A deal to purchase a sprawling property in exchange for kickbacks to school officials was making its way to South Carolina State University’s board for approval, according to a letter by former lawyer Edwin Givens, which the university released Friday.

Edwin Givens

Home: Columbia

Education: Bachelor of science in computer science, S.C. State University; law degree, University of South Carolina School of Law.

Previous work: Former general counsel at S.C. State. Before that, Givens was a shareholder in the McNair Law Firm, where he specialized in administrative and governmental law; general counsel for the S.C. Commission for the Blind; associate attorney at Newman and Sabb; and law clerk judiciary committee for the S.C. House of Representatives.

Memberships: Richland County Bar, American Bar Association, 2011 Liberty Fellowship class; and a former member of the S.C. State University Board of Trustees and the Board of Directors of the South Carolina Philharmonic.

In the Oct. 31, 2011, letter to Richard Zahn, owner of the 121-acre Sportsman’s Retreat, Givens stated the university officially intended to purchase the property for $2.8 million, contingent on the approval of the school’s Board of Trustees, the state Budget and Control Board and the U.S. Department of Agriculture.

Givens was one of eight high-level university employees that former President George Cooper fired in February 2012.
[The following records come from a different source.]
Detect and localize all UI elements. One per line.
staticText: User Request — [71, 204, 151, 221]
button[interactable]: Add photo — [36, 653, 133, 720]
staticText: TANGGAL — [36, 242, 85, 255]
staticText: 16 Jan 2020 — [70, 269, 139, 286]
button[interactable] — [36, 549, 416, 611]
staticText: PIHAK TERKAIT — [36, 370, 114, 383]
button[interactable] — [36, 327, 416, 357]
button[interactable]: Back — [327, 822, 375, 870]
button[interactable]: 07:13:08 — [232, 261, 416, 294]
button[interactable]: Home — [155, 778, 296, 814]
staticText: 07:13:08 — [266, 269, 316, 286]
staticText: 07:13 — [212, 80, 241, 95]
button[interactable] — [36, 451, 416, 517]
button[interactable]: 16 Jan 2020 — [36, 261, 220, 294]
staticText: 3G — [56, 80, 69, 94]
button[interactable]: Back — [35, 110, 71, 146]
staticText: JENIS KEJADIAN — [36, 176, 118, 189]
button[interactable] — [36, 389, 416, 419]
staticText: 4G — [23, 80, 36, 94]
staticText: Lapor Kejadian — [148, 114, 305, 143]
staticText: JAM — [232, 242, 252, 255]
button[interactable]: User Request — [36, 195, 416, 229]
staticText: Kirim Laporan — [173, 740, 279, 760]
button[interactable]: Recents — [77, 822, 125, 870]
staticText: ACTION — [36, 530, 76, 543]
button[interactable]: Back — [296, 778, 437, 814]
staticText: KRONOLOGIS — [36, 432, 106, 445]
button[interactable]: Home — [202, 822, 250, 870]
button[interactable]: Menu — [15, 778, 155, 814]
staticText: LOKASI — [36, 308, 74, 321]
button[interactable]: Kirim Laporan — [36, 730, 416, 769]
In a prepared statement, Givens said he was given a directive from Cooper and former board Chairman Jonathan Pinson to let Zahn know that the university was officially interested in purchasing the property. He also said that Pinson and Cooper had asked Dale Wesson, the former vice president of research and extension programs, to determine if purchasing the property would benefit the school’s 1890 Research and Extension Program. Wesson had determined the land purchase would benefit the school, Givens said.

Charleston attorney Peter Wilborn, who currently represents the university, said the proposed purchase of the Orangeburg County property never came to the university’s board for approval because it was quashed by law enforcement officials conducting a public corruption probe that involved the university.
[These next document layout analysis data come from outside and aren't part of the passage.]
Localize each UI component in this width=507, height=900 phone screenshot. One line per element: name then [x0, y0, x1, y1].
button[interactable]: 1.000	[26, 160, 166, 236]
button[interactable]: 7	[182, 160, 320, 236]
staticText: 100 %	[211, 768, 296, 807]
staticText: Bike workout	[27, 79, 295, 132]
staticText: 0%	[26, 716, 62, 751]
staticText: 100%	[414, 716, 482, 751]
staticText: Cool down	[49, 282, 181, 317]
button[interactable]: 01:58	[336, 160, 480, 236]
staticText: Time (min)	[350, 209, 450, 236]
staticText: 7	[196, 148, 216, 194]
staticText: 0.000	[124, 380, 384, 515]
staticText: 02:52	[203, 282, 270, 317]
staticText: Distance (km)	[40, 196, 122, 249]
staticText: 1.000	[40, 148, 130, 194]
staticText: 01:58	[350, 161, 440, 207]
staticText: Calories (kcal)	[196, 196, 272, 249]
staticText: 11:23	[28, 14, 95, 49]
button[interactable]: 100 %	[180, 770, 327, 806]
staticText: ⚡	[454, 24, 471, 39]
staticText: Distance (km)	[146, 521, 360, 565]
School leaders, however, are “very unhappy about the letter,” Wilborn said. The school has policies and procedures in place for land purchases that he hopes would have prevented the purchase from going through if it had come to the board, he said. “But it went too far.”

Federal authorities have said more indictments are likely in the public corruption probe.

Zahn, head of Longwood, Fla.-based ZMG Construction, pleaded guilty earlier this month to conspiring to defraud the U.S. government. He was accused of conspiring on the land deal with former S.C. State Police Chief Michael Bartley and Pinson.

Bartley pleaded guilty in the case last month and is said to be cooperating with investigators, while Pinson has pleaded not guilty to all counts of the indictment against him.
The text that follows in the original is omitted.